Source: eJewish Philanthropy
Ahuva Ron, director of the School Twinning program between Los Angeles and Tel Aviv for the Jewish Federation of Greater Los Angeles for the last eight years, highlights some aspects of this highly effective and impactful model of teen engagement.
"The School Twinning Program started with four twin schools. Currently, we have 41 schools including 20 in Los Angeles, 20 in Tel Aviv, and one in Vilnius, Lithuania. The main goal of the program is to create relationships between the Jewish students and families in Los Angeles and Tel Aviv. There are several core elements of the program that make it impactful and unique: exchange of student delegations and face-to-face meetings in each other’s communities, home hospitality, joint curriculum/projects with the twin school, community involvement, and local and joint teachers’ seminars with all the American and Israeli educators. The schools that take part in this program are Jewish day and afternoon schools from all denominations. The delegation exchanges are in either sixth, eighth, or tenth grade….
…the School Twinning program is a way of engaging pre-teens and teens, together with their families... While unique in its scope, the School Twinning program is not branded as its own entity; it is embedded within schools and is part of the Jewish Federation. Today, there are 500 schools around the world in this program that are part of The Jewish Agency’s Partnership2Gether initiative…
After working in this program for 16 years, I see the School Twinning program as a vibrant and effective model for teen engagement because it builds relationships between Jewish teens around the world through experiential Israel education.

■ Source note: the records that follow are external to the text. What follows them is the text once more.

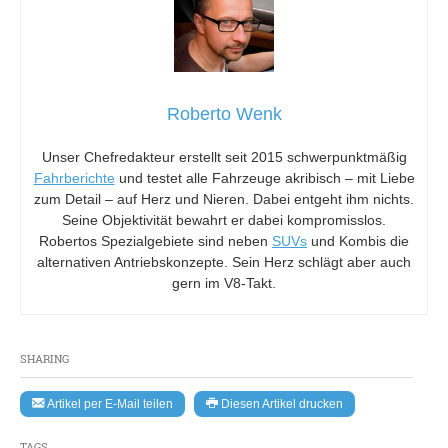
Roberto Wenk
Unser Chefredakteur erstellt seit 2015 schwerpunktmäßig
Fahrberichte
und testet alle Fahrzeuge akribisch – mit Liebe
zum Detail – auf Herz und Nieren. Dabei entgeht ihm nichts.
Seine Objektivität bewahrt er dabei kompromisslos.
Robertos Spezialgebiete sind neben
SUVs
und Kombis die
alternativen Antriebskonzepte. Sein Herz schlägt aber auch
gern im V8-Takt.
SHARING
Artikel per E-Mail teilen
Diesen Artikel drucken
TAGS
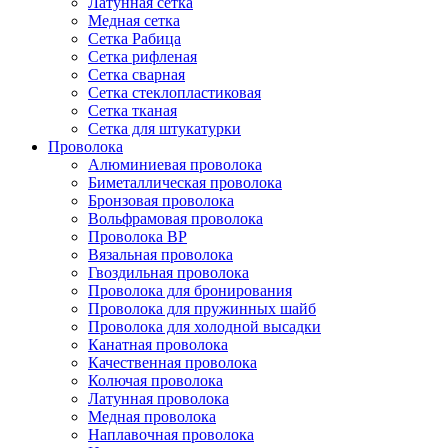
Латунная сетка
Медная сетка
Сетка Рабица
Сетка рифленая
Сетка сварная
Сетка стеклопластиковая
Сетка тканая
Сетка для штукатурки
Проволока
Алюминиевая проволока
Биметаллическая проволока
Бронзовая проволока
Вольфрамовая проволока
Проволока ВР
Вязальная проволока
Гвоздильная проволока
Проволока для бронирования
Проволока для пружинных шайб
Проволока для холодной высадки
Канатная проволока
Качественная проволока
Колючая проволока
Латунная проволока
Медная проволока
Наплавочная проволока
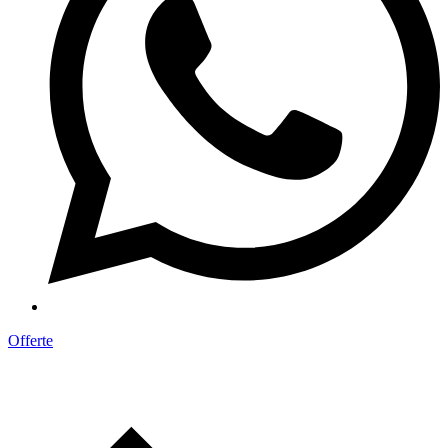
Offerte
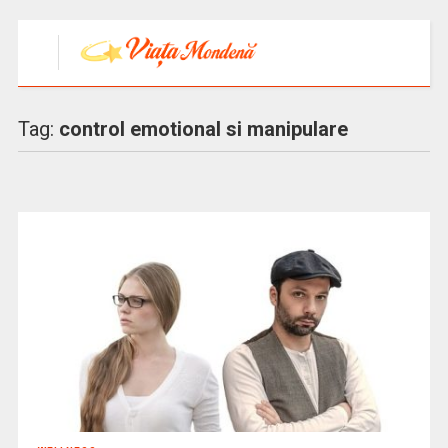
Tag:
control emotional si manipulare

And the program is only growing. About a year ago we developed a new triangle program, adding the Shalom Aleichem School in Vilnius, Lithuania, to a partnership between an afternoon school in Los Angeles and a school in Tel Aviv. Eighth graders from all three countries met in Israel in December 2012 for a 10-day delegation. I believe that, for them, it was an experience that they will never forget. There was nothing else to connect them other than being Jewish teens, and yet, they found so many things in common. This, in my opinion, is teen engagement in action!"